Infrastructural Visibility’s Impact on Germany’s Energy Transition

This research explores the pivotal role of infrastructural visibility in advancing social innovation within Germany’s energy transition. By examining two municipalities, it underscores how the visibility or invisibility of energy infrastructures can profoundly influence local cooperation and sociomaterial relations, impacting the success of energy initiatives.

Understanding the Energiewende Challenge

Germany’s Energiewende signifies a significant shift towards sustainable energy systems, requiring active citizen and local actor participation. This transition is a social challenge, necessitating new cooperation forms between municipalities and citizens. The research by Catharina Lüder and colleagues investigates how these sociomaterial relations can be stabilized through infrastructuring—the ongoing formation of relationships between social and material components.

In rural areas with limited resources, municipalities play a crucial role in managing technical infrastructures and fostering citizen cooperation. This is particularly challenging in small communities where participation is vital yet often contested. The study examines the interplay between social innovation processes and infrastructures in rural municipalities to uncover how these dynamics can facilitate or hinder local energy transitions.

Innovative Approaches to Infrastructuring

The study employs qualitative research, utilizing interviews in two Saxony-Anhalt municipalities. These municipalities represent different approaches to infrastructuring in renewable energy contexts. The first case involves a former mining village where renewable energy infrastructures were made invisible to citizens. The second focuses on ‘wind villages’ where a wind farm’s visibility was used to experiment with new participation forms.

The researchers adopt a relational understanding of infrastructure, viewing it as an active site where new relations between people and technologies are forged. This perspective allows for a deeper analysis of how sociomaterial relations are shaped through infrastructuring processes. The study builds on the concept of social innovations in energy (SIE), encompassing new ways of doing, thinking, and organizing energy beyond mere technological acceptance.

Key Findings and Insights

The findings indicate that visible energy infrastructures are crucial for stabilizing sociomaterial relations, facilitating cooperation between municipalities and citizens. In the ‘wind villages’, the wind farm’s visibility engaged local actors and fostered new participation forms, leading to active cooperation and a sense of ownership among citizens, essential for successful local energy transitions.

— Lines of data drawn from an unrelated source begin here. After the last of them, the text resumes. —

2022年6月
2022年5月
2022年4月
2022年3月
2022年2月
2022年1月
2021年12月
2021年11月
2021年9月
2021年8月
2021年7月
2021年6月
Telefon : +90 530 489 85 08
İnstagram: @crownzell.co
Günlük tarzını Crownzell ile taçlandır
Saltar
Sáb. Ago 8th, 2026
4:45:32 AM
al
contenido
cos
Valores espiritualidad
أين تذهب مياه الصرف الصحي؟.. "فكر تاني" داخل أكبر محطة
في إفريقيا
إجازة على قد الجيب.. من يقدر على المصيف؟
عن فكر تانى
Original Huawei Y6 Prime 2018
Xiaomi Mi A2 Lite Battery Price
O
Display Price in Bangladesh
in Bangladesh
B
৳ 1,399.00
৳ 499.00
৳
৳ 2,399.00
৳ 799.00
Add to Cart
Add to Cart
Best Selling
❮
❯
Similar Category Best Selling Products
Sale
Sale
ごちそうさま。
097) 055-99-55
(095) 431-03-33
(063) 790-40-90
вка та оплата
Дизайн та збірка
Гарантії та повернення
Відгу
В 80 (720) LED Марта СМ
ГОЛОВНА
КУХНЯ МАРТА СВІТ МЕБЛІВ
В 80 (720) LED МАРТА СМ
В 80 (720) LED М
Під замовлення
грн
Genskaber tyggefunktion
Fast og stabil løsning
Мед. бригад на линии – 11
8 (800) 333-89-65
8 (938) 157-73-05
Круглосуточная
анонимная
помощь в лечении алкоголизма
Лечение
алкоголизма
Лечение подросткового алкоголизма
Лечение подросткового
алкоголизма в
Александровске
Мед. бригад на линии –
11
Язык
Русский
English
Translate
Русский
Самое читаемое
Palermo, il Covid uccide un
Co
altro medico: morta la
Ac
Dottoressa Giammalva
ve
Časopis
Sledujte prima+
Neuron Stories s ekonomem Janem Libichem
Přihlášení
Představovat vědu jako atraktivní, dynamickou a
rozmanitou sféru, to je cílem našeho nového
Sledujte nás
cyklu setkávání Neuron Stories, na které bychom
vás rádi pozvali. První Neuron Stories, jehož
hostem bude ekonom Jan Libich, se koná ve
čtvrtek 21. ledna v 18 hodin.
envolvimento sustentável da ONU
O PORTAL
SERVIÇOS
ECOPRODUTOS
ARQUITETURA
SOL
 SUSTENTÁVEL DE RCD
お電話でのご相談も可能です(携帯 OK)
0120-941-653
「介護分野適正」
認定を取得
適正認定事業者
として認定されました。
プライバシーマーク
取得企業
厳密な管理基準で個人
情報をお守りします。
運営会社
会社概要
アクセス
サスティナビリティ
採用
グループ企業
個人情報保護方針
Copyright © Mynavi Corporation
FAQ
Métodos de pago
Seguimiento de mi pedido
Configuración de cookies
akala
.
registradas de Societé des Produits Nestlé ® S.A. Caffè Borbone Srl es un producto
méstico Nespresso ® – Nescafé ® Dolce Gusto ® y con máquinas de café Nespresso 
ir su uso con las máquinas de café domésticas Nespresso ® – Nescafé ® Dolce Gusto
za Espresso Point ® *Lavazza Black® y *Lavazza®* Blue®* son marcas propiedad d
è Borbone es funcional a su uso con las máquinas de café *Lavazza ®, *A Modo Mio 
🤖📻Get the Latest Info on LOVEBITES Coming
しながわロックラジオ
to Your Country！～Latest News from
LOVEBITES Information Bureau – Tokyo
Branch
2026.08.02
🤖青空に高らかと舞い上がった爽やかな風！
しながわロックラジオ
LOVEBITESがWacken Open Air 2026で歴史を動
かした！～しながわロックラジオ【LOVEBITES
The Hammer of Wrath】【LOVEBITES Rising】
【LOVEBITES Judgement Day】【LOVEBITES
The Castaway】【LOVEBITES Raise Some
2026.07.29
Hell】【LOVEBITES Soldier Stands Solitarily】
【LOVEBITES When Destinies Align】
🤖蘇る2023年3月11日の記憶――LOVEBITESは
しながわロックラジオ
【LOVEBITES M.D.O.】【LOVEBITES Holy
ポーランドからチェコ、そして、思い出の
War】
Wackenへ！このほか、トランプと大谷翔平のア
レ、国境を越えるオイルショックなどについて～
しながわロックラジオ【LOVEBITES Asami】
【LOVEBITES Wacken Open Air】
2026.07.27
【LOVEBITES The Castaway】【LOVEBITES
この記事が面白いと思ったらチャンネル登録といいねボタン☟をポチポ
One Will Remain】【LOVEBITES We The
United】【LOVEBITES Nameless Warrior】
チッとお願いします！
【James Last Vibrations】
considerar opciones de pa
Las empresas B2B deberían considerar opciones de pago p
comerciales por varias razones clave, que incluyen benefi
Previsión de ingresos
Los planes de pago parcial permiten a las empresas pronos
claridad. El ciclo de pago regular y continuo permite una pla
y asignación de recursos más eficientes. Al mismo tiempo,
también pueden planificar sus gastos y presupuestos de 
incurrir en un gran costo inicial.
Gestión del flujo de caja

Conversely, in the former mining village, the invisibility of renewable energy infrastructures limited citizen engagement and hindered cooperation. The study concludes that visible infrastructures create distinct cooperation opportunities by making sociomaterial infrastructures more tangible to local actors, encouraging active participation and fostering new social innovation forms in energy.

Future Directions and Practical Implications

The research emphasizes the importance of infrastructural visibility in shaping successful rural energy transitions. By making energy infrastructures visible, municipalities can foster cooperation and participation, crucial for achieving sustainable energy systems. This has significant implications for policymakers and practitioners involved in energy transitions, highlighting the need to consider infrastructuring’s social dimensions.

Future research could explore applying these findings in different contexts, particularly in regions with varying socio-economic conditions. The study opens new avenues for understanding infrastructuring’s role in social innovation processes, offering valuable insights for enhancing citizen engagement in energy transitions.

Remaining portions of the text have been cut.